New Zealand needs more youngsters of Asian origin in politics to enhance representation in Parliament and serve their communities more effectively, a former lawmaker has said.
Dr Ashraf Choudhary , who retired from politics in November last year after serving three terms as Member of Parliament on Labour List, said that the changing demography of the country warranted additional numbers in the debating chamber from the Sub-Continent.
“The substantial increase in the number of people from the Indian Sub-Continent (especially from India, Pakistan and Sri Lanka) that we have been experiencing in recent years has given rise to a number of cultural, social and community issues. In order that these issues are effectively addressed, there is a need for added strength in our Parliament. I believe that youngsters should undertake such a responsibility,” he said.
Dr Choudhary was speaking at a dinner reception organised in his honour by the Pakistan Association of New Zealand and Pakistan Business Association of New Zealand at Sudima Airport Hotel in Auckland on April 28, 2012. It was the tenth such function held since he his retirement from Parliament over the past four months, at each of which, he has advocated more active participation of the younger members of the communities in politics.

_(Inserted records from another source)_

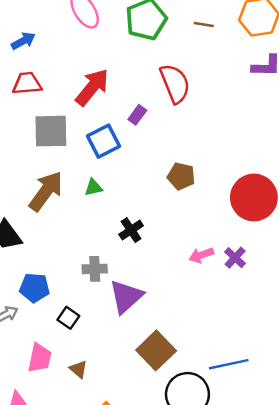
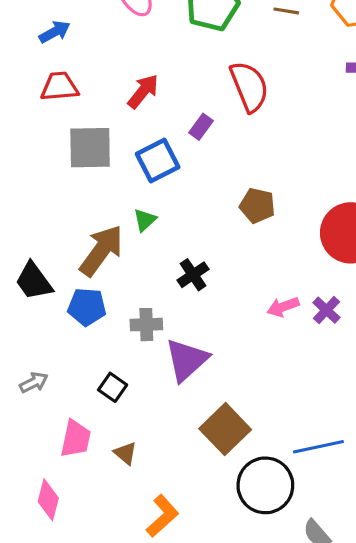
red arrow: (92, 87) -> (143, 91), size x0.7
green triangle: (93, 187) -> (145, 220), turned -30
brown arrow: (46, 191) -> (101, 251), moved
blue pentagon: (35, 288) -> (87, 307), moved

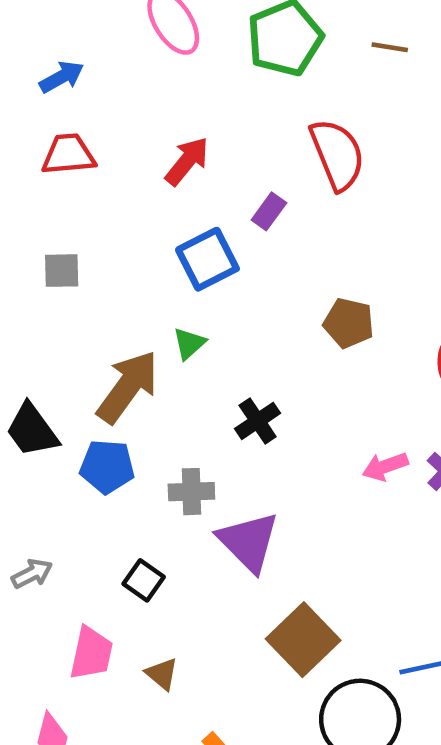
gray square: (90, 148) -> (62, 271), moved, size x0.6
purple triangle: (187, 360) -> (248, 542), turned -33

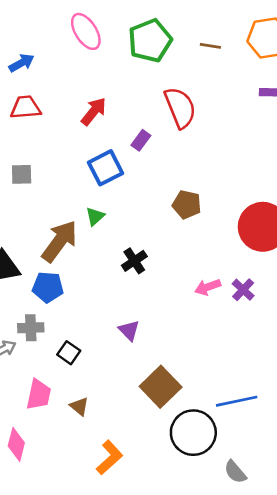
gray cross: (191, 492) -> (31, 328), moved
purple triangle: (248, 542) -> (129, 330), size x0.6

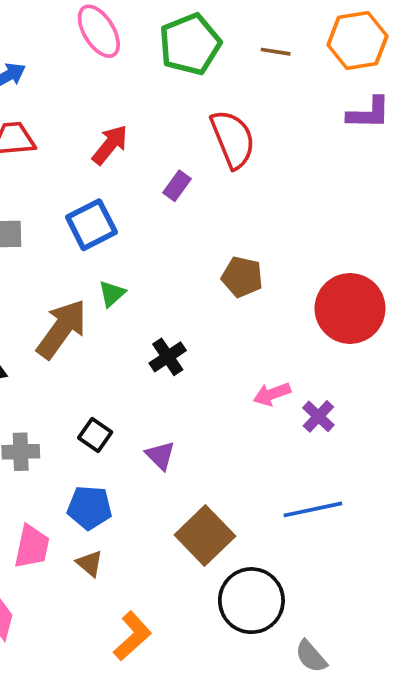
blue square: (105, 168) -> (91, 225), moved
blue pentagon: (48, 287) -> (90, 508), moved
purple cross: (243, 290) -> (318, 416), moved
black square: (69, 353) -> (95, 435), moved
blue line: (237, 401) -> (313, 509), moved

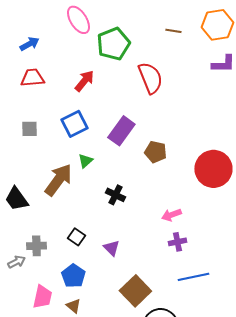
green pentagon: (190, 44) -> (113, 44), moved
purple rectangle: (177, 186) -> (121, 131), moved, size x1.8
black cross: (168, 357) -> (115, 195), turned -30
purple cross: (318, 416) -> (177, 242), moved, turned 36
blue pentagon: (90, 508) -> (73, 276), turned 30

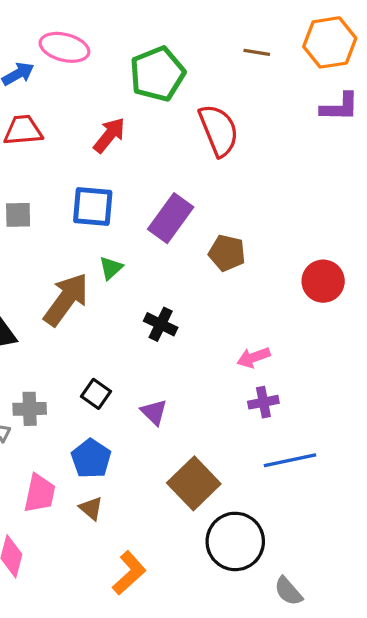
pink ellipse: (78, 20) -> (64, 47), moved, turned -44
blue square: (74, 124) -> (93, 207), turned 32
red circle: (213, 169) -> (323, 281), size x0.7

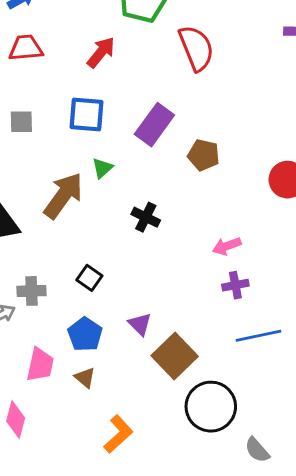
purple triangle: (154, 412) -> (140, 324), moved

“Political parties realise and come to grip with issues only when they are well connected with various ethnic communities and groups. Such was the case with the Labour Party until (former Prime Minister) Helen Clark and her cabinet colleagues attended functions and events organised by Indian, Pakistani, Sri Lankan and other communities. Their visits to Gurdwaras, Mosques and Temples enabled them to understand the cultural, social and traditional values of Sikhs, Muslims and Hindus. While we all work and live together with peace, goodwill and understanding, the need to have our voices raised in Parliament more effectively cannot be over-emphasised,” he said.
Dr Choudhary said New Zealand was lucky to currently have two persons of Indian (Kanwaljit Singh Bakshi) and Indo-Fijian origin (Dr Rajen Prasad).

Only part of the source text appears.